Microplastics are tiny pieces of plastics up to 5mm in size, anything bigger is considered a macroplastic. Since their invention in the 1950s plastics have been polluting our oceans and waterways. Big pieces of plastic in the oceans are broken down by phytodegradation, photodegradation (through plants or light) or weathering processes in the sea into ever smaller and smaller pieces. What we are still unsure about however is the extent to which they affect our environment. This project analysesethe quantity and size of microplastics found in the gastro-intestinal tracts of stranded turtles and marine mammals in the Aegean sea.
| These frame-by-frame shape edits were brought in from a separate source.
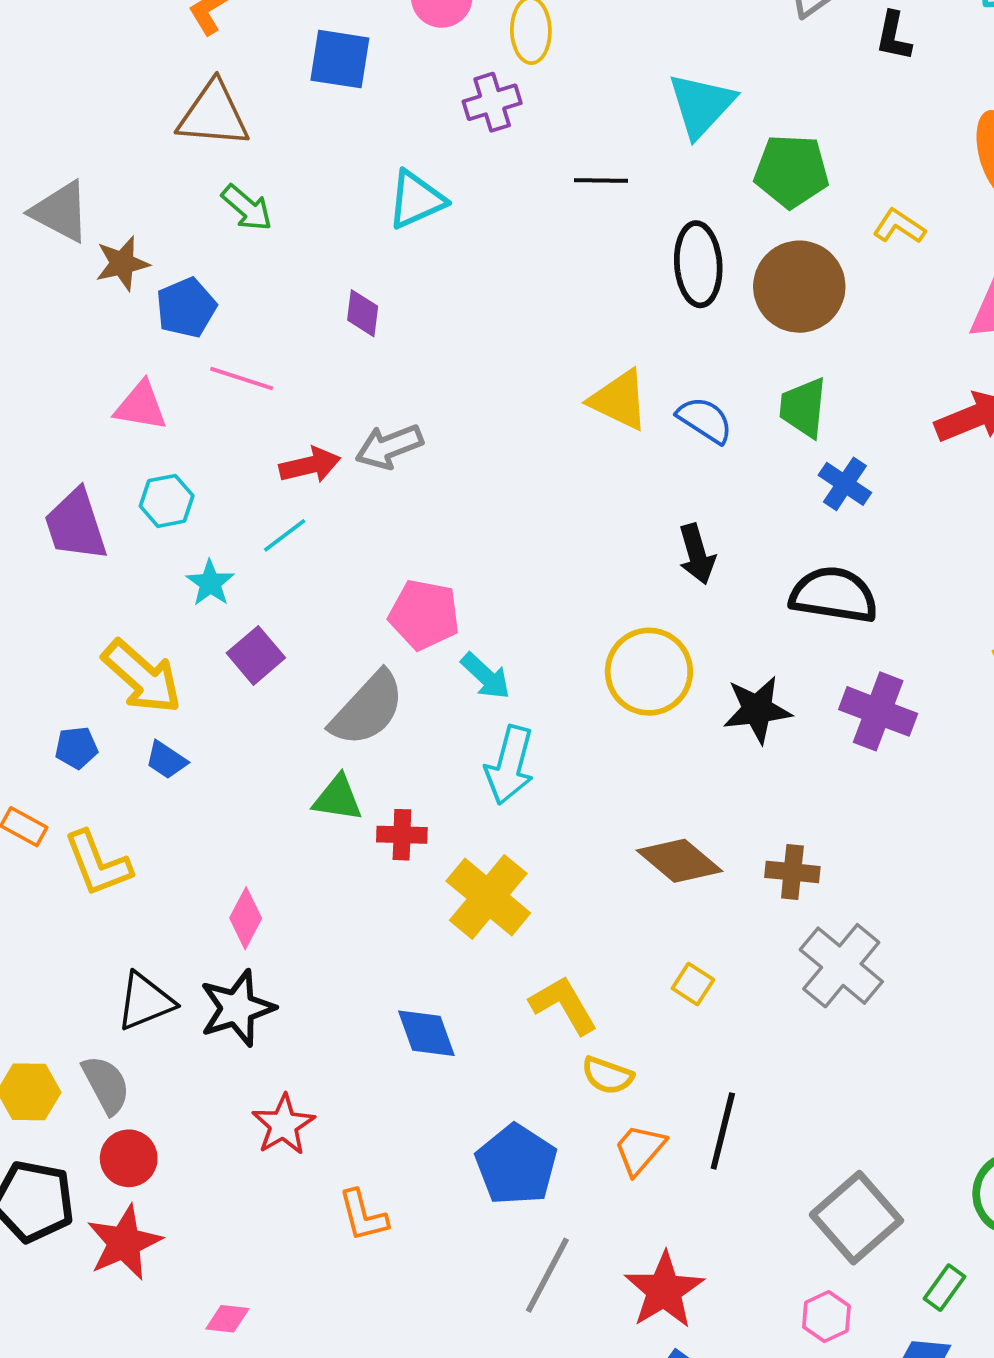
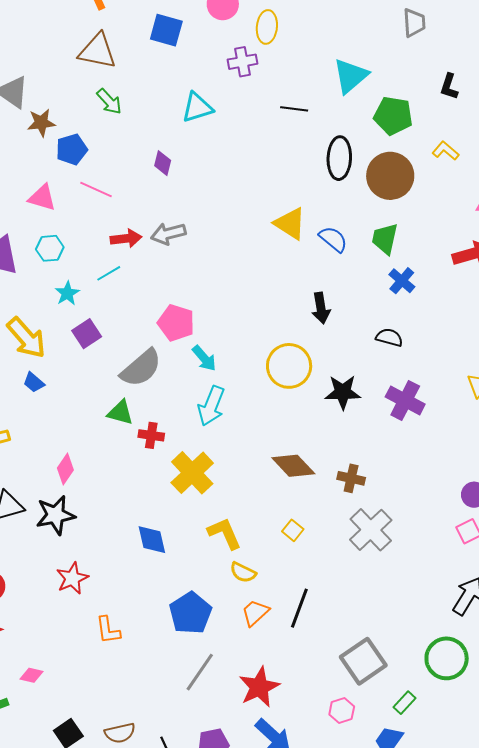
black L-shape: (894, 36) -> (449, 87), moved
black semicircle: (834, 595) -> (389, 337), size x0.6

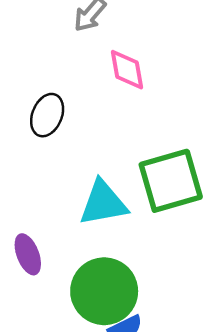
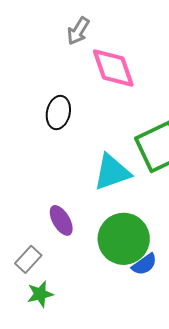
pink diamond: (127, 70) -> (113, 68), size x1.4

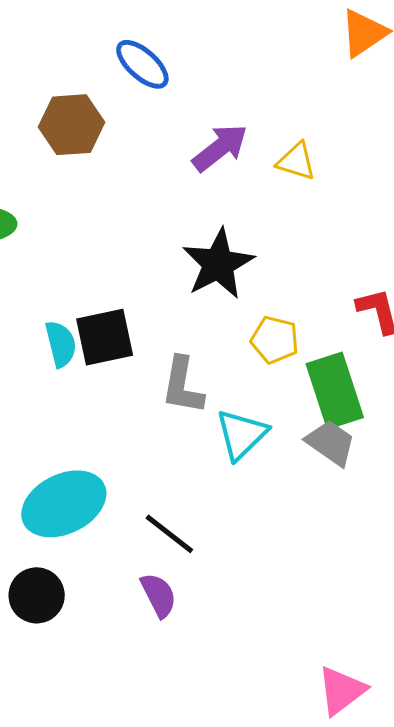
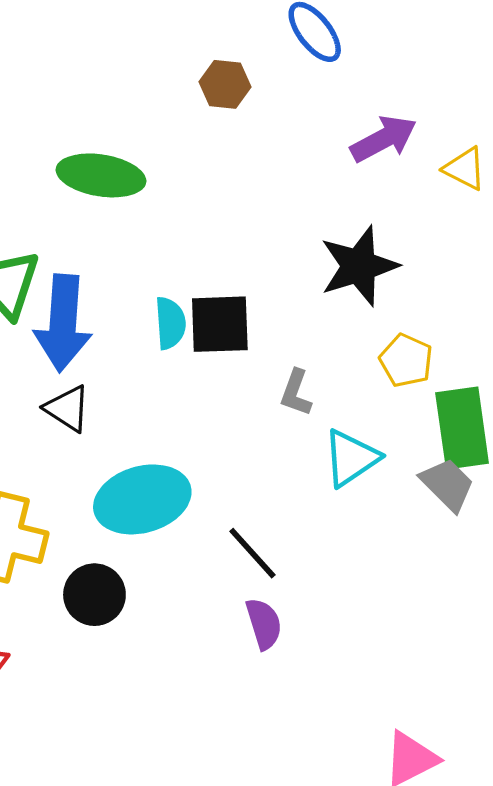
brown hexagon: (72, 125) -> (225, 84), size x0.7
gray L-shape: (183, 386) -> (296, 393), size x0.7
purple semicircle: (159, 595) -> (264, 624), moved

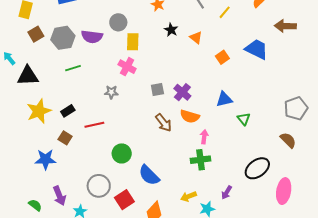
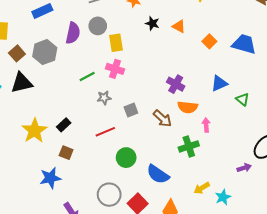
purple semicircle: (92, 37) -> (73, 33), moved, turned -75
blue trapezoid: (257, 49) -> (244, 44), moved
green line: (73, 68) -> (87, 76), moved
black triangle: (28, 76) -> (22, 83), moved
gray square: (157, 89) -> (131, 110), moved
red line: (94, 125) -> (105, 132), moved
green cross: (201, 160) -> (189, 146), moved
purple arrow: (227, 192) -> (244, 168), moved, turned -128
Microplastics research consists of recording the amount, type, and size of microplastics. This is the final step, however. Before any of this analyzation can occur a process must first be completed whose goal is to isolate the microplastics from a mixture of organic matter (remnants of the stranded animal’s guts) and microplastics. This process involves dissolving the organic matter with the proper chemicals, followed by filtering this mixture through a filter paper which traps only the microplastics. The rest of the unwanted solution passes through the filter paper and is disposed of. Once the filter paper has enough time to dry, it is ready to be analyzed for microplastics under the microscope.
Results & Discussion
From the countless samples we have analyzed, we have found that each stranded animal has been polluted with microplastics. Most of the microplastics are fibers, which suggests a lot of the microplastics in this part of the Aegean sea are derived from fish nets that are made of long plastic fibers. The next most prominent type of microplastic is the fragment. Sheets have rarely appeared on the sample slides.
Where to now?
This question is not so easy to answer. At the moment there is no method to gather microplastics from bodies of water. What we can do is continue our research and share our findings with local, national and international governments. The more we’re able to understand the issue at hand, the easier it will be to discover solutions.